O Brasil possui, hoje, uma economia em vias de propiciar à população níveis de consumo equiparáveis aos vigentes nos países desenvolvidos. Carece, entretanto, para atingir este objetivo em tempo útil, de vencer certas insuficiências, de remover certos obstáculos, de transformar-se de modo mais acelerado e dirigido, através da ação deliberada do governo, fundada no assentamento da opinião nacional.
A composição deste assentimento, em bases democráticas, é precisamente o problema político dos nossos dias e sua resolução implica o compromisso das forças representativas do país com os objetivos de superação do subdesenvolvimento nacional.
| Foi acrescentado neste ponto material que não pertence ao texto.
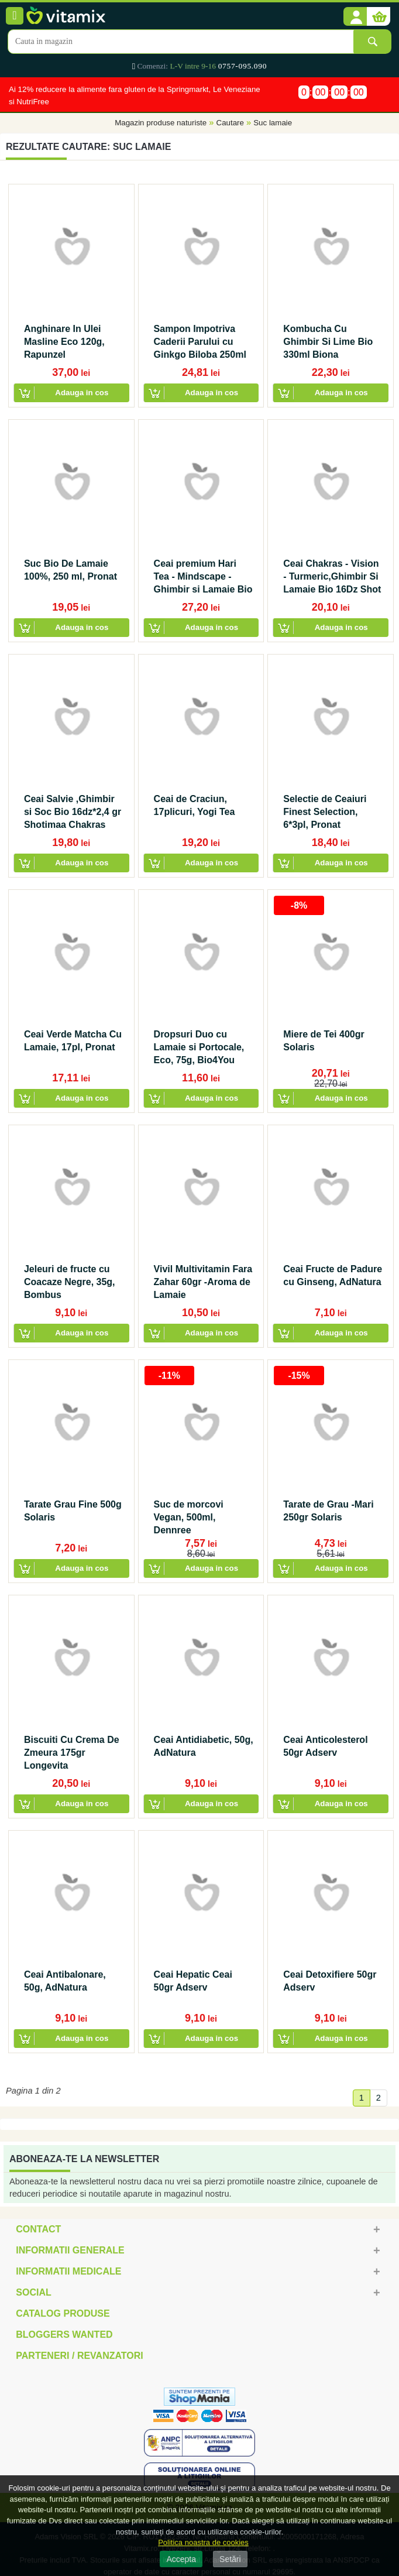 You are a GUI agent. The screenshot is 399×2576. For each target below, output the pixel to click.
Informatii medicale (68, 2271)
O governo não sugere que cesse a oposição, cujo papel criador reconhece e estima. Reclama, porém, uma necessária renovação dos processos de atuação partidária, em face da significação especial dos fatos contemporâneos. Reclama seja contida a onda demagógica deflagrada pelos agentes da inquietação e da desordem ou pelos manipuladores de clientelas. Espera que os partidos combatam a prática de colocar o exercício da representação política a serviço da distribuição de favores aos clãs eleitorais. Em resumo, preconiza a substituição da política de patronagem por uma política de princípios, orientada segundo as necessidades objetivas das classes sociais.
Acresce que nenhuma capitulação de princípios ou abdicação de personalidade partidária se faz mister para que agrupamentos políticos de diferentes origens e tendências possam firmar uma diretriz comum para a solução de problemas básicos do país, oferecendo, sem suspicácia, os meios indispensáveis à ação do governo.
Vereis a seguir um retrato da situação nacional. Não é má, antes muito tem de tranquilizadora. Mas está a requerer a colaboração das forças vivas da Nação. A ação do governo, creio não desmerecer do grande esforço dos brasileiros. O governo não se considera indene de erros, mas julga ter direito ao reconhecimento público pelos esforços que tem feito e deseja a colaboração geral para levar avante o seu programa, voltado para o futuro do Brasil e a melhoria das condições de vida do nosso povo.